= Beginning of Section =
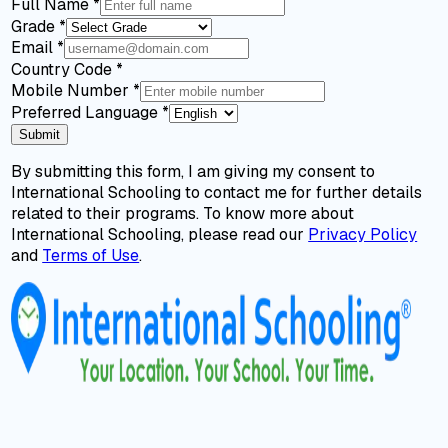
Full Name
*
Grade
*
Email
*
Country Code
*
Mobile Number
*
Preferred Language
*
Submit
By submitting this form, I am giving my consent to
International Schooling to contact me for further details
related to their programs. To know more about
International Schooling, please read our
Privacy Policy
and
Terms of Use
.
= End of Section =
= Beginning of Section =
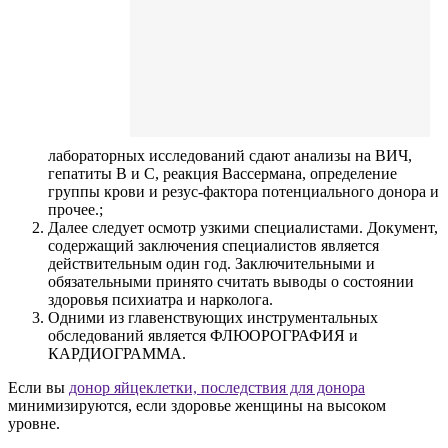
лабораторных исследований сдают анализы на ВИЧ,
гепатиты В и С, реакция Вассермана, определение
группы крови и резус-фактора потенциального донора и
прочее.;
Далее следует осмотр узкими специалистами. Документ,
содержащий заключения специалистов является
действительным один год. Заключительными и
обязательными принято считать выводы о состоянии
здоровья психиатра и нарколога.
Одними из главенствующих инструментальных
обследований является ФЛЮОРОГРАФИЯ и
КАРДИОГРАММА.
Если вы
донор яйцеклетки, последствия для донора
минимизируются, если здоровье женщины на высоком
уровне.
= End of Section =
= Beginning of Section =
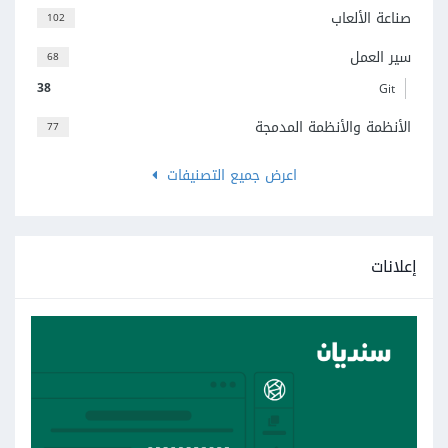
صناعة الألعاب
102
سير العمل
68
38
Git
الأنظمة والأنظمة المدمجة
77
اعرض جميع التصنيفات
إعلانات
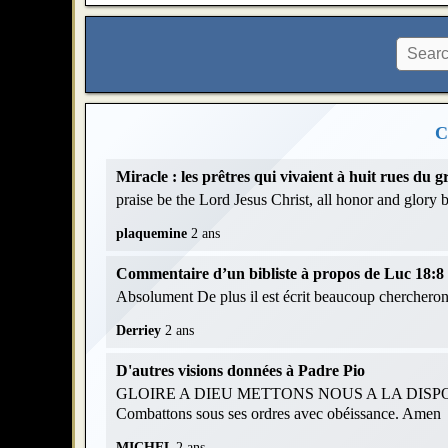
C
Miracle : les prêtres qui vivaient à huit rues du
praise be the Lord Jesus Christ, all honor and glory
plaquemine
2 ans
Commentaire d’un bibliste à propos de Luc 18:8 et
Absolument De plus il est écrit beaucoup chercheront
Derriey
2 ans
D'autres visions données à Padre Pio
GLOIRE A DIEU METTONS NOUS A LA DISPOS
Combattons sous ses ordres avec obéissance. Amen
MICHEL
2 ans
= End of Section =
(Aim of the exercise) Check each line of the data above, and please copy the ones in which the string "донора" occurs.

(Output)
группы крови и резус-фактора потенциального донора и
донор яйцеклетки, последствия для донора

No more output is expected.